From sun-dappled branches to rain-swept harbours, the exhibition that is showing over the Easter holidays, until April 30 at Pure Art in Milford Haven brings together two very different artists with a shared love of Wales.
Wendy Murphy grew up in Kent and moved to Gwynedd in 1990, where she works as a professional painter and lectures in fine art and life drawing at Coleg Meirion-Dwfor. She has won many prestigious awards including twice being the first prize British National winner in the John Laing Landscape paint competition and twice first prize winner in the Tabernacle Museum of Modern Art competition.
"I'm not really interested in painting the grand vista which is a pity because where I live there are lots of grand vistas," she says. "I'm more interested in the corner of somebody's back yard if there's lots of junk in it or old farm buildings with lots of mud and bits of farm machinery lying round."

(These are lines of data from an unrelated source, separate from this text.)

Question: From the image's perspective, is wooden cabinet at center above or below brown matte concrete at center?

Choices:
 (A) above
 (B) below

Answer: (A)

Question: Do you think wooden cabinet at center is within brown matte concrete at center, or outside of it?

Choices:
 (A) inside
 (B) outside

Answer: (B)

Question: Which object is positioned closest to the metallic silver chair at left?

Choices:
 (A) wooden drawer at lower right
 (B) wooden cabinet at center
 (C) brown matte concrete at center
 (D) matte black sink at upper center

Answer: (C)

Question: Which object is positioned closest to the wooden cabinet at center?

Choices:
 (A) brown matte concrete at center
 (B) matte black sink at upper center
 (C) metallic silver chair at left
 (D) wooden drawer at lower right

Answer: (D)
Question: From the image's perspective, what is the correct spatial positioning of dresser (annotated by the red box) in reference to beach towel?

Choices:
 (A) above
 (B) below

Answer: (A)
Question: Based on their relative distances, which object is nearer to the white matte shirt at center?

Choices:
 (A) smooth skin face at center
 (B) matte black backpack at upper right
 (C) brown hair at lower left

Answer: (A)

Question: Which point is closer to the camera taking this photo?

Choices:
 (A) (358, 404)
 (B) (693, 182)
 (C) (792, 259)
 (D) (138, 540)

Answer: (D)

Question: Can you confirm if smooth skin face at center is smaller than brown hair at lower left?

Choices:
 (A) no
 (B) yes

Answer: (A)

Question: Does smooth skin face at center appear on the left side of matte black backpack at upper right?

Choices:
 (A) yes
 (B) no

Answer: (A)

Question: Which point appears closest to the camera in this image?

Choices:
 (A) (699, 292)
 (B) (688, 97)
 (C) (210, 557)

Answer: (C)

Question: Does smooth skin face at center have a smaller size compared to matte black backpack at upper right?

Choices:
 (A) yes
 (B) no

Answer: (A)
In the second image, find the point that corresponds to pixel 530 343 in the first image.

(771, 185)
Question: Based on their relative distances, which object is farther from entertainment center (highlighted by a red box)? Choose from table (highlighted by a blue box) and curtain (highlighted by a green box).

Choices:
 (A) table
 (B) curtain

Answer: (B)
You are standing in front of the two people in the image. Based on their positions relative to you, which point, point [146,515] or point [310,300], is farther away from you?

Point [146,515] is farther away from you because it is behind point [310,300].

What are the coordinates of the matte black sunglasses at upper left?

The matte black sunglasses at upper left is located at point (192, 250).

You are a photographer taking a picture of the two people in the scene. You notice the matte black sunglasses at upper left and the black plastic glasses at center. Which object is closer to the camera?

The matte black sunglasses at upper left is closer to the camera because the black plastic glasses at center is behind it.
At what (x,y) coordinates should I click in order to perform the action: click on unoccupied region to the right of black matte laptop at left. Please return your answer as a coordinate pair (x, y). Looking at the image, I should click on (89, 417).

"It's a labour of love really," she says. "The problem with being creative is that you've always got the potential for it to go wrong; you're never 100 per cent sure what's going to happen - but there's always the prospect of serendipity."
Fellow exhibitor Guy Manning works from a studio in a former sail loft in Tenby harbour - but like Wendy, he avoids painting the most obvious subject matter.
"I'm very wary of painting Tenby harbour because it's been done so well by so many people I don't know what else I could give it. To sing a different song about that would be quite hard," he says.
Instead he paints views looking out to sea, still lifes, and glimpses of the sun through branches. Light is a defining element in his work.
The resulting paintings are uplifting, and often create an illusion of limitless space lying beyond the subject.
"I try and convey a sense of distance - there's no background to the painting so you have a sense that it goes on forever," he says.
"I'm not an intellectual painter," he says. "I don't have any complicated theories behind the paintings; I try to show people something that maybe they've not seen before, even if the picture depicts somewhere they go a lot."
Leslie Crascall, the owner of Pure Art, says he is very excited to have two such prestigious artists.
With Guy's connection to Tenby and the surrounding area and Wendy's award-winning work, Crascall feels this will be a show that Pembrokeshires art collectors must see.